Cambridge Footlights Revue - 1982 Revue - "The Cellar Tapes" - Sketches and Songs

Sketches and Songs

The order of sketches and songs featured in the revue is as follows.

  • A melodramatic opening credit sequence featuring all of the cast members running through the woods in slow motion in a manner reminiscent of the film Chariots of Fire.
  • Two short blackout-type sketches, the first with a lone radio announcer (Hugh Laurie) cryptically asking, "Is there anybody there?... Is there anybody there?...," then, "This is Radio 3, is there anybody there?" and the second set at a disco where an apparently enthusiastic dancer (Tony Slattery) lures a girl (Penny Dwyer) onto the dance floor in order to steal her chair.

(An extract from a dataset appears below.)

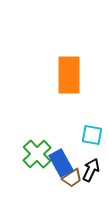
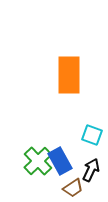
cyan square: rotated 10 degrees clockwise
green cross: moved 1 px right, 7 px down
blue rectangle: moved 1 px left, 2 px up
brown trapezoid: moved 1 px right, 10 px down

  • A sketch about a Shakespeare masterclass ("an actor prepares"), where a teacher (Stephen Fry) with delusions of grandeur gives pretentious, nonsensical acting advice to his eager student (Laurie).
  • A sketch about a chess tournament, with an experienced Russian champion (Paul Shearer) beaten by a clueless beginner (Slattery) who chooses moves that constitute a brilliant strategy despite not knowing the names of the pieces or the rules of the game.

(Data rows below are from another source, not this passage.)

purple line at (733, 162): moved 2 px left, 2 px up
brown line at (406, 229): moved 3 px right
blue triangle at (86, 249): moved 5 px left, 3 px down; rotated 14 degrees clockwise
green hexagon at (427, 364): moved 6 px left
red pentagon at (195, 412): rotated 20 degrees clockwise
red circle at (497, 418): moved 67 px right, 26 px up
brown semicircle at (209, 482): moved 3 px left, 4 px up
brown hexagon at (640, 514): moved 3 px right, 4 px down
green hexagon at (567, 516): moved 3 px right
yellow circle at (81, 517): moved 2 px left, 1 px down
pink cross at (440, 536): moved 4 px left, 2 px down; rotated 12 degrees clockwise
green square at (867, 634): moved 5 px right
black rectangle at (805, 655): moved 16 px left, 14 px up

  • A monologue about Dracula read by Fry, consisting largely of puns and wordplay. ("Tell me, what blood type are you?" "A?" "I said, what blood type are you?" "O!" I said. "B.")
  • A sketch with Slattery and Laurie as two privileged would-be revolutionaries, featuring their performance of the song "If You Can't Smoke It, Kick It to Death," which has the refrain, "They hate you/Everybody hates you/You better look out behind you to see them stabbing you between the eyes".
  • A sketch with Emma Thompson as Juliana Talent, a West End actress accepting an award in the most obnoxious, falsely modest manner possible. ("At this point I'd like to say a very warm 'hello and good luck' to Glenda, who's taking over for me tonight... brave, brave lady...") Shearer plays the presenter who gives her the award.
  • Another blackout depicting "today in Parliament," which consists of an exterior shot of the building, the voice of Fry calling for order over sounds of unrest, and the voice of Laurie demanding to know why there is "only one monopolies commission."
  • A sketch with Fry, Laurie, Slattery and Dwyer, set after dinner in the living room of a couple hosting a father and son. Themes include marital tensions, sexism, and the father's displeasure with his son's acting aspirations and implied homosexuality. The characters also play a game of charades that quickly deteriorates into shouting and name-calling due to Fry's character's ineptitude.
  • Slattery singing the song "I'm Going to Shoot Somebody Famous." This is the only non-comedic segment of the revue.
  • A last blackout, with Laurie babbling gibberish sounds in the style of someone emphatically arguing a point, and Fry firmly telling him, "Now that's a lot of nonsense, and you know it."
  • A sketch with Thompson as a bedridden Elizabeth Barrett and Fry as Robert Browning coming to visit her. In ridiculous, affected accents, they have a classically romantic conversation that ends with Browning finally enticing Barrett out of bed (in spite of her feeling "so desperately weak") by promising to "whip senseless."
  • A choral performance featuring all of the cast members, led by Thompson and Dwyer. The song is a satirical exhortation to join the British Movement, full of racist and militaristic imagery. The final stanza describes the party's goal:
Imagine a society with skinheads roaming wild and free
And not a pair of thick lips in sight!
Fumigate the Underground and sterilize the cricket ground,
White hope and white elephant, white wash and white Christmas,
White horse and white rich and white poor,
White dirt and white licorice, white helmets, white truncheons,
White face and white Willy Whitelaw!